Friday, September 4

UFC 191: Francisco Rivera Won't Let John Lineker 'Have His Way' at Bantamweight

Even when he’s sticking to the boilerplate, Francisco Rivera manages to sound menacing.

“I don’t talk crap,” Rivera said in an exclusive interview with Bleacher Report. “It’s not my style. I’m going to go in there and let my hands fly.”

It might be a little less menacing if Cisco wasn’t arguably the most dangerous knockout artist in the UFC bantamweight division these days. It might also be less tantalizing if he wasn’t facing John Lineker—known for his own successful head-hunting as a flyweight and now debuting at 135 pounds—this Saturday at UFC 191.

Those things being true, however, makes this fight both tantalizing and menacing.

And with a win, the 33-year-old Rivera (11-4-0) might be in line to become the division’s newest contender after years of grinding, self-imposed setbacks and plain bad luck.

“I think I’m right there,” Rivera said. “It’s wide open.”

Since first joining the UFC in 2011, Rivera has slowly but steadily gained notoriety for his powerful and technical boxing.

But his 2012 knockout of Roland Delorme was overturned after Rivera tested positive for ephedra. He looked good on return with two straight knockouts but then suffered two dicey losses in a row, a controversial decision loss to Takeya Mizugaki and a defeat to Urijah Faber, who got away with a serious eye poke moments before locking in the fight-ending bulldog choke.

Rivera rebounded in June with a 21-second knockout of Alex Caceres. It was a needed boost.

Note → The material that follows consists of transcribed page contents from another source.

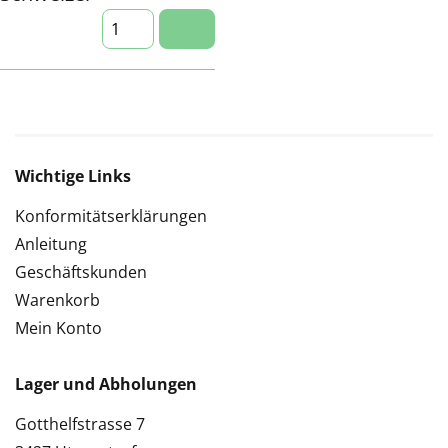
Wichtige Links
Konformitätserklärungen
Anleitung
Geschäftskunden
Warenkorb
Mein Konto
Lager und Abholungen
Gotthelfstrasse 7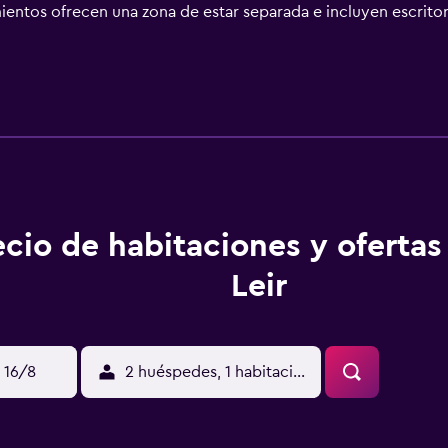
entos ofrecen una zona de estar separada e incluyen escritor
en acceso a baños compartidos. Los baños están equipados c
ofrece servicio de limpieza a petición. Se pueden practicar las
ones o cerca del alojamiento (es posible que se aplique un reca
ecio de habitaciones y ofertas
Leir
 16/8
2 huéspedes, 1 habitación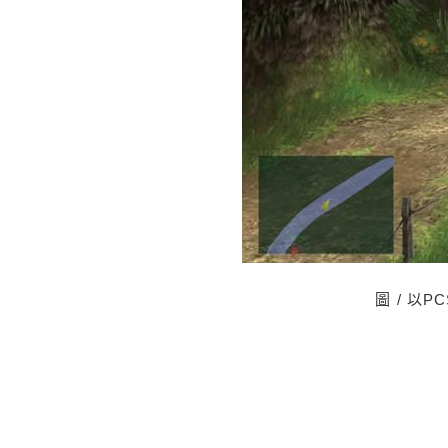
圖 / 以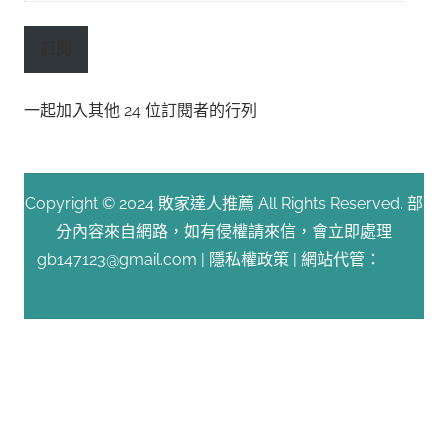
子
郵
訂閱
件
位
一起加入其他 24 位訂閱者的行列
址
Copyright © 2024 敗家達人推薦 All Rights Reserved. 部
分內容來自網路，如有侵權請來信，會立即處理
gb147123@gmail.com |
隱私權政策
| 網站代管：
Fast
Line 台灣速連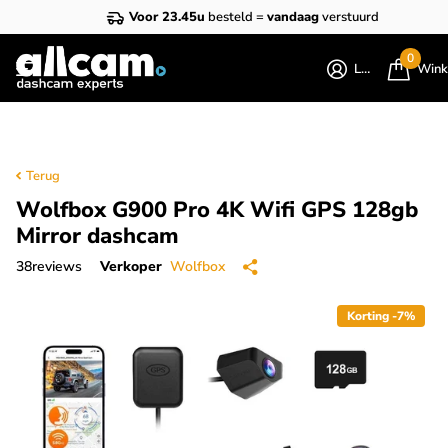
Voor 23.45u
besteld =
vandaag
verstuurd
0
Login
Wink
Terug
Wolfbox G900 Pro 4K Wifi GPS 128gb
Mirror dashcam
38
reviews
Verkoper
Wolfbox
Korting -7%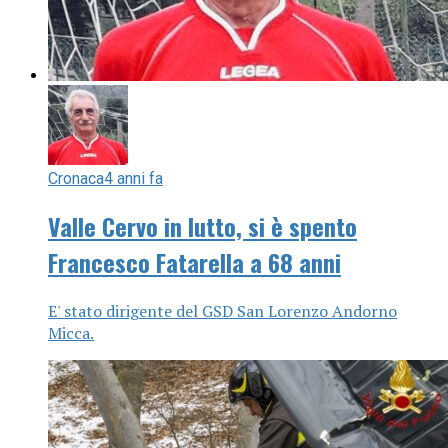
Cronaca
4 anni fa
Valle Cervo in lutto, si è spento
Francesco Fatarella a 68 anni
E' stato dirigente del GSD San Lorenzo Andorno
Micca.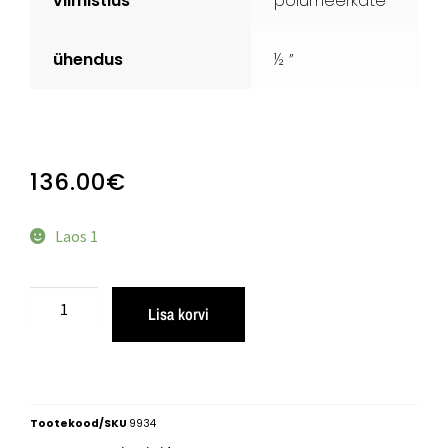
viimistlus
polümeerkate
ühendus
½ ”
136.00
€
Laos 1
Lisa korvi
Tootekood/SKU
9934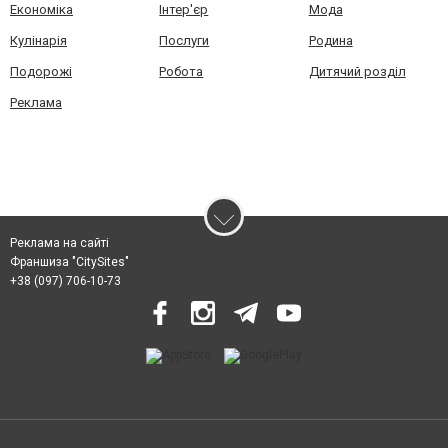
Економіка
Інтер'єр
Мода
Кулінарія
Послуги
Родина
Подорожі
Робота
Дитячий розділ
Реклама
Реклама на сайті
Франшиза "CitySites"
+38 (097) 706-10-73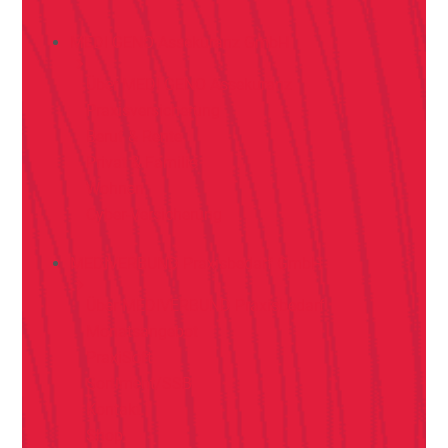
MEDI GENO Assekuranz GmbH
Über MEDI GENO Assekuranz
Praxisversicherung
Beruf & Rente
Privat & Familie
Wohnen
Cyber-Versicherung
MEDIVERBUND Praxisbedarf GmbH
Über MEDIVERBUND Praxisbedarf
Monatsangebot
PraxiSoft
Sortiment/SSB
Kontakt
Shop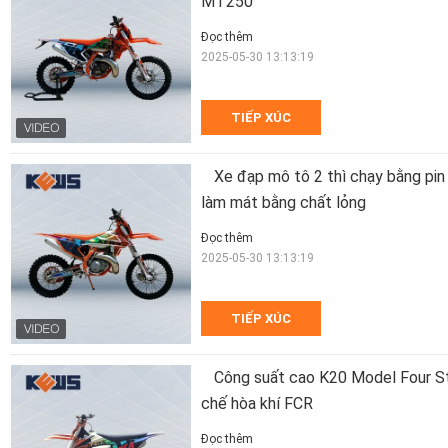
MT250
Đọc thêm
2025-05-30 13:13:19
TIẾP XÚC
Xe đạp mô tô 2 thì chạy bằng pin
làm mát bằng chất lỏng
Đọc thêm
2025-05-30 13:13:19
TIẾP XÚC
Công suất cao K20 Model Four S
chế hòa khí FCR
Đọc thêm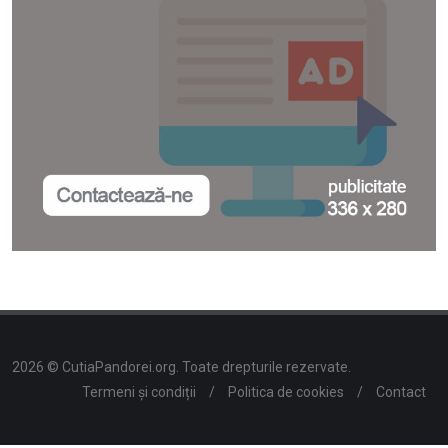
2026 © CutiaPandorei.org. Toate drepturile rezervate.
Termeni și condiții
/
Politica de cookies
/
Contact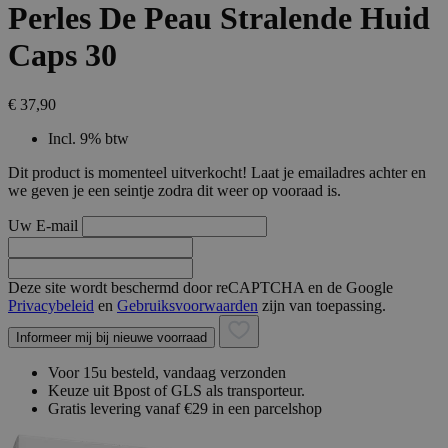
Perles De Peau Stralende Huid
Caps 30
€ 37,90
Incl. 9% btw
Dit product is momenteel uitverkocht! Laat je emailadres achter en
we geven je een seintje zodra dit weer op vooraad is.
Uw E-mail
Deze site wordt beschermd door reCAPTCHA en de Google
Privacybeleid
en
Gebruiksvoorwaarden
zijn van toepassing.
Informeer mij bij nieuwe voorraad
Voor 15u besteld, vandaag verzonden
Keuze uit Bpost of GLS als transporteur.
Gratis levering vanaf €29 in een parcelshop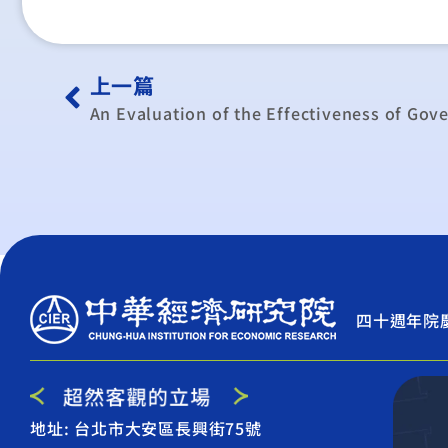
上一篇
An Evaluation of the Effectiveness of Go
四十週年院
地址: 台北市大安區長興街75號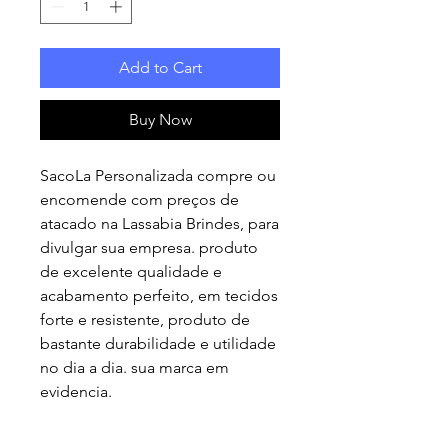
Add to Cart
Buy Now
SacoLa Personalizada compre ou
encomende com preços de
atacado na Lassabia Brindes, para
divulgar sua empresa. produto
de excelente qualidade e
acabamento perfeito, em tecidos
forte e resistente, produto de
bastante durabilidade e utilidade
no dia a dia. sua marca em
evidencia.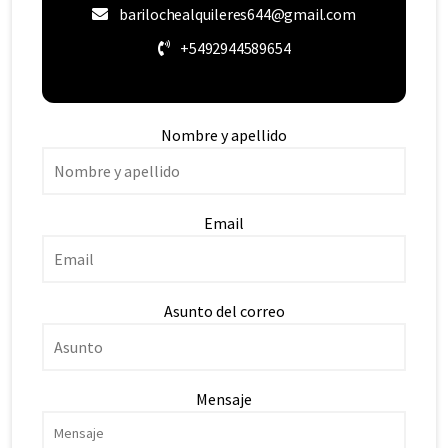
barilochealquileres644@gmail.com
+5492944589654
Nombre y apellido
Email
Asunto del correo
Mensaje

“Coming off two losses, that can mess with your head and your career,” Rivera said. “Who knows what the UFC would have done if I’d have lost?”

Now, here comes Lineker, who joins the bantamweight division on Saturday following repeated failures to make the flyweight division’s 125-pound limit. Lineker will be a small bantamweight, surrendering six inches of height to Rivera.

But he still has hands that match Rivera’s, with 12 career knockouts to his name, per Sherdog.

No wonder some media members and hardcore fans have this bout tabbed as a Fight of the Night favorite. MMA writer Mike Bohn is excited for it:

“People see the way I fight and they see the way he fights,” Rivera said. “I’m coming out to win. I’ll do what I do best and that is let my hands go.”

We’ll see. But it should be a violent affair. As such, Rivera seems like an ideal welcome-wagon driver for Lineker's bantamweight debut.

“He’s a bigger guy somewhere. He’s a smaller guy here. He can’t do here what he did there,” Rivera said. “I’m definitely not going to let him come up to bantamweight and have his way.”